## TASK MATERIAL
------

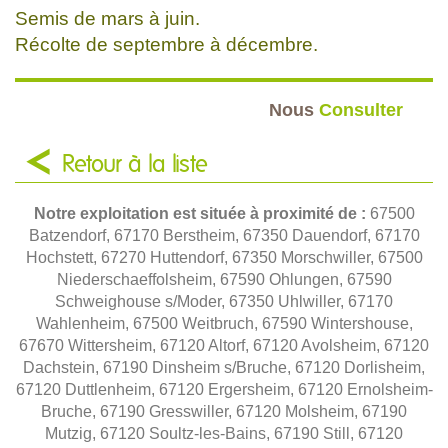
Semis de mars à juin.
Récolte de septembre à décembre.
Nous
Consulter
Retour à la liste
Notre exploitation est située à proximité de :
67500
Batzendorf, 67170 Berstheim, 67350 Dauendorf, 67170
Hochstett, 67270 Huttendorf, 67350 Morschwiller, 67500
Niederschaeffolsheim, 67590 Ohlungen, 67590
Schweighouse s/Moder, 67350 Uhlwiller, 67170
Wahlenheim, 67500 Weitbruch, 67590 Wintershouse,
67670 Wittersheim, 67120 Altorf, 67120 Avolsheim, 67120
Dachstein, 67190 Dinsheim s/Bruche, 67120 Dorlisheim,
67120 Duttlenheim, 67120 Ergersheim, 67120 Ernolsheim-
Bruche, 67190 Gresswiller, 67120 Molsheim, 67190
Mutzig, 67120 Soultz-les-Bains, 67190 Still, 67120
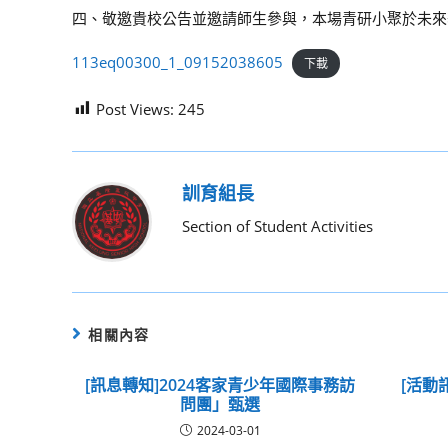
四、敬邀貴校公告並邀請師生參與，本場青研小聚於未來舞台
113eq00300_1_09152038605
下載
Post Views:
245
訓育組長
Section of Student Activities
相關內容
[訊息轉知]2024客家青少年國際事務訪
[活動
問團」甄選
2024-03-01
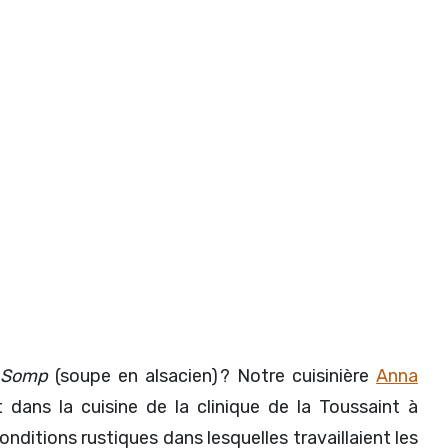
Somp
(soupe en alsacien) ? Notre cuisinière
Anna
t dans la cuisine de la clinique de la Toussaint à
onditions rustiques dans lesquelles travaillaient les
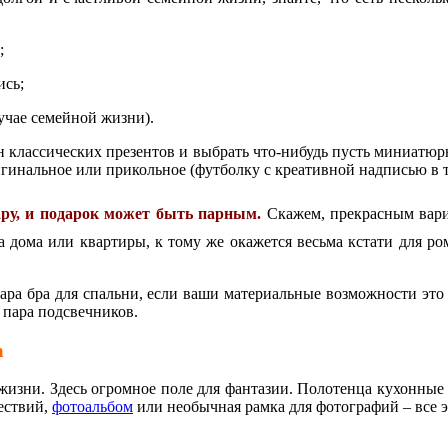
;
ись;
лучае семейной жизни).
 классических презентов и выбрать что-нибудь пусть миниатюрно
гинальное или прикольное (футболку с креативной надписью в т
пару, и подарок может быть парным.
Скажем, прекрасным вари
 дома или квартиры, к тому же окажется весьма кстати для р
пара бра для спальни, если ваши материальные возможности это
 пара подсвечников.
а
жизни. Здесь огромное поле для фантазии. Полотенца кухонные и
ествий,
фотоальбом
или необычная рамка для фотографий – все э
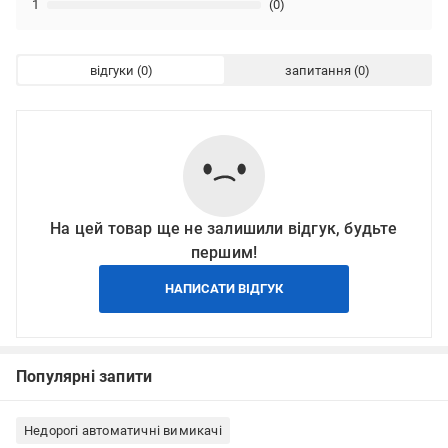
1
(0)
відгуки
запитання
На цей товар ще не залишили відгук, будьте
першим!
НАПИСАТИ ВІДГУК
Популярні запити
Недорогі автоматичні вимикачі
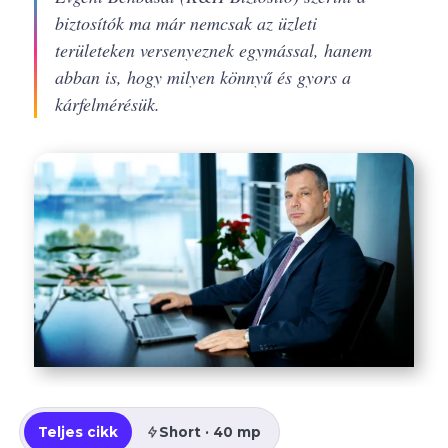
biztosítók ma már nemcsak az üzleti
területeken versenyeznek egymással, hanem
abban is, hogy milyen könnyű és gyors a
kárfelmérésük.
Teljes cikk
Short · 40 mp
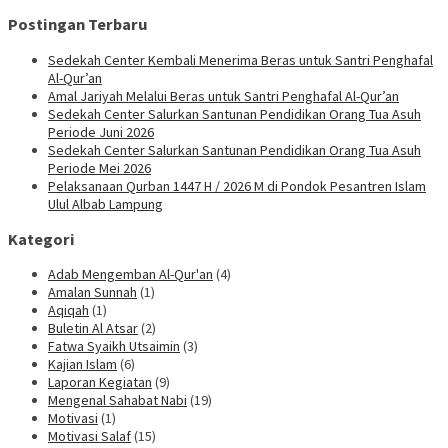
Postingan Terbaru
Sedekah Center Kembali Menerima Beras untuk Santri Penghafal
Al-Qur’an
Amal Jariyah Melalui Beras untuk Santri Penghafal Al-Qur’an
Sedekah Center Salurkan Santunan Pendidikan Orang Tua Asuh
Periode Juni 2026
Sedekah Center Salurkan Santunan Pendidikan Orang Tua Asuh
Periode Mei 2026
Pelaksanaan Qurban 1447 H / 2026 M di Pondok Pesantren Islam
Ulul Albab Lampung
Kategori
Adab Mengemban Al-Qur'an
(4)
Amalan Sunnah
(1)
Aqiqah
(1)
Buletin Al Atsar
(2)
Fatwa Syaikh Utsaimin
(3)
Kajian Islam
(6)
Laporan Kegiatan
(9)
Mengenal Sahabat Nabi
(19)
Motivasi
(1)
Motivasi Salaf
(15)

------

## DIRECTIONS
Restate the records above in full, word for word. Keep pictures out.

## OUTPUT
Semis de mars à juin.
Récolte de septembre à décembre.
Nous
Consulter
Retour à la liste
Notre exploitation est située à proximité de :
67500
Batzendorf, 67170 Berstheim, 67350 Dauendorf, 67170
Hochstett, 67270 Huttendorf, 67350 Morschwiller, 67500
Niederschaeffolsheim, 67590 Ohlungen, 67590
Schweighouse s/Moder, 67350 Uhlwiller, 67170
Wahlenheim, 67500 Weitbruch, 67590 Wintershouse,
67670 Wittersheim, 67120 Altorf, 67120 Avolsheim, 67120
Dachstein, 67190 Dinsheim s/Bruche, 67120 Dorlisheim,
67120 Duttlenheim, 67120 Ergersheim, 67120 Ernolsheim-
Bruche, 67190 Gresswiller, 67120 Molsheim, 67190
Mutzig, 67120 Soultz-les-Bains, 67190 Still, 67120
四、敬邀貴校公告並邀請師生參與，本場青研小聚於未來舞台
113eq00300_1_09152038605
下載
Post Views:
245
訓育組長
Section of Student Activities
相關內容
[訊息轉知]2024客家青少年國際事務訪
[活動
問團」甄選
2024-03-01
Somp
(soupe en alsacien) ? Notre cuisinière
Anna
t dans la cuisine de la clinique de la Toussaint à
onditions rustiques dans lesquelles travaillaient les
;
ись;
лучае семейной жизни).
 классических презентов и выбрать что-нибудь пусть миниатюрно
гинальное или прикольное (футболку с креативной надписью в т
пару, и подарок может быть парным.
Скажем, прекрасным вари
 дома или квартиры, к тому же окажется весьма кстати для р
пара бра для спальни, если ваши материальные возможности это
 пара подсвечников.
а
жизни. Здесь огромное поле для фантазии. Полотенца кухонные и
ествий,
фотоальбом
или необычная рамка для фотографий – все э
1
(0)
відгуки
запитання
На цей товар ще не залишили відгук, будьте
першим!
НАПИСАТИ ВІДГУК
Популярні запити
Недорогі автоматичні вимикачі
biztosítók ma már nemcsak az üzleti
területeken versenyeznek egymással, hanem
abban is, hogy milyen könnyű és gyors a
kárfelmérésük.
Teljes cikk
Short · 40 mp
Postingan Terbaru
Sedekah Center Kembali Menerima Beras untuk Santri Penghafal
Al-Qur’an
Amal Jariyah Melalui Beras untuk Santri Penghafal Al-Qur’an
Sedekah Center Salurkan Santunan Pendidikan Orang Tua Asuh
Periode Juni 2026
Sedekah Center Salurkan Santunan Pendidikan Orang Tua Asuh
Periode Mei 2026
Pelaksanaan Qurban 1447 H / 2026 M di Pondok Pesantren Islam
Ulul Albab Lampung
Kategori
Adab Mengemban Al-Qur'an
(4)
Amalan Sunnah
(1)
Aqiqah
(1)
Buletin Al Atsar
(2)
Fatwa Syaikh Utsaimin
(3)
Kajian Islam
(6)
Laporan Kegiatan
(9)
Mengenal Sahabat Nabi
(19)
Motivasi
(1)
Motivasi Salaf
(15)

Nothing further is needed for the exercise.